[Document understanding data]
____
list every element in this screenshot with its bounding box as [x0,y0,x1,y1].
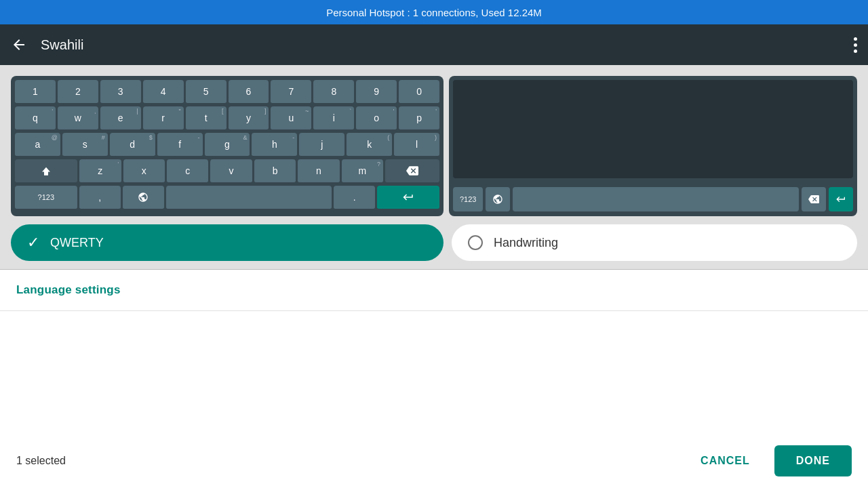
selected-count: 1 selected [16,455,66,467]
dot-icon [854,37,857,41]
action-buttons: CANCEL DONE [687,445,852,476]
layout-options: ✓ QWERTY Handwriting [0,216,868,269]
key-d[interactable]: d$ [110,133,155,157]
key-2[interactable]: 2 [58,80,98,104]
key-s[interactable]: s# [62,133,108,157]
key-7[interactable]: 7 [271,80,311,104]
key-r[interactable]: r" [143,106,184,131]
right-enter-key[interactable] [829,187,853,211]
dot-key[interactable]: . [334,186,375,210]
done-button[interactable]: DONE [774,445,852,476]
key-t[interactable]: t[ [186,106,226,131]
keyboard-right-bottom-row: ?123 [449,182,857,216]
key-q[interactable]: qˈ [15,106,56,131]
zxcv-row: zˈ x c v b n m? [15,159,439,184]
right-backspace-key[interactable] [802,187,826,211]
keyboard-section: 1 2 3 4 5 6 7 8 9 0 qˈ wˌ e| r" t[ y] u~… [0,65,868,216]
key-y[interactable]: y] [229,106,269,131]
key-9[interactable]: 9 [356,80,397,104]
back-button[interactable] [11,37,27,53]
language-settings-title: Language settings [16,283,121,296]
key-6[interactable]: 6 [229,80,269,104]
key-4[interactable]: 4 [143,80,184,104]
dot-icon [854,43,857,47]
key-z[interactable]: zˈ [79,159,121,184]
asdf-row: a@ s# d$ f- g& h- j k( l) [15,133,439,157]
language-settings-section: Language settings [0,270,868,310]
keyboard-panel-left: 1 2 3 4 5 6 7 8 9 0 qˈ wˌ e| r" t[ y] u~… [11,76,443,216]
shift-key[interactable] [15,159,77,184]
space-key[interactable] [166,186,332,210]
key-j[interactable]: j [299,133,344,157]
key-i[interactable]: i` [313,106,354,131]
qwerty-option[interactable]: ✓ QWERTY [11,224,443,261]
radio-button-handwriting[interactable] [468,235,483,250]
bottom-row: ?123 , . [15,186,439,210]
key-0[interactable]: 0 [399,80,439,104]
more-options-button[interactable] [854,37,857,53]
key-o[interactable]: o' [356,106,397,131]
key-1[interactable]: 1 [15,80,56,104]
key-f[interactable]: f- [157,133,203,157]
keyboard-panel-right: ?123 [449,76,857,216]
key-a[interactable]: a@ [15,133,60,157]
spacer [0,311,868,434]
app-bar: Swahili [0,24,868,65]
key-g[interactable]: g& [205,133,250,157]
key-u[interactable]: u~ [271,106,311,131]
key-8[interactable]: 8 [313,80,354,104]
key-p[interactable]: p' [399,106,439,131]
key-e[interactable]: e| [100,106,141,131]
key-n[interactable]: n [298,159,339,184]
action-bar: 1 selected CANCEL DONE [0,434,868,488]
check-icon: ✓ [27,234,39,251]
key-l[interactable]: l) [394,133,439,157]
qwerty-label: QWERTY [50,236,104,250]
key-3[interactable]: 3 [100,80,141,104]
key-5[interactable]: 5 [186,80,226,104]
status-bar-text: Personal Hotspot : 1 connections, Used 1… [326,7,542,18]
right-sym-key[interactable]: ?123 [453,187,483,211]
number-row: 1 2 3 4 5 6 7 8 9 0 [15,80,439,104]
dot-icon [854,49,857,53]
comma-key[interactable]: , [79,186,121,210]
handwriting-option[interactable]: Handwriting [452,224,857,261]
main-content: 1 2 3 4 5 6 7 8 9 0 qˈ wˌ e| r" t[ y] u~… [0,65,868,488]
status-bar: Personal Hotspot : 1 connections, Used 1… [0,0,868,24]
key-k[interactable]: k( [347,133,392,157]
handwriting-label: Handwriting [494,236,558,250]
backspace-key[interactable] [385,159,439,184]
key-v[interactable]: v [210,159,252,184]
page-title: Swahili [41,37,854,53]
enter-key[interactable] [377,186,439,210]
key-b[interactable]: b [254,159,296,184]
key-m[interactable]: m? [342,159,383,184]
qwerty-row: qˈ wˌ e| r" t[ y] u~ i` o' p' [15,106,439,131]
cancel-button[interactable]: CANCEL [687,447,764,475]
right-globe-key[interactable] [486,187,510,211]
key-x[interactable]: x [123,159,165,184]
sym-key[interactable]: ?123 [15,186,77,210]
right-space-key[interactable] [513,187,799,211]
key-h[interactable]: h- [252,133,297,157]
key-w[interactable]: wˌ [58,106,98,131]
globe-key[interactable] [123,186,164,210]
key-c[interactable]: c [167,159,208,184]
____
■ WORK INSTRUCTIONS: Count the lines in the entries where the string "icon" appears, and report only the number.

■ FINISHED EXERCISE: 4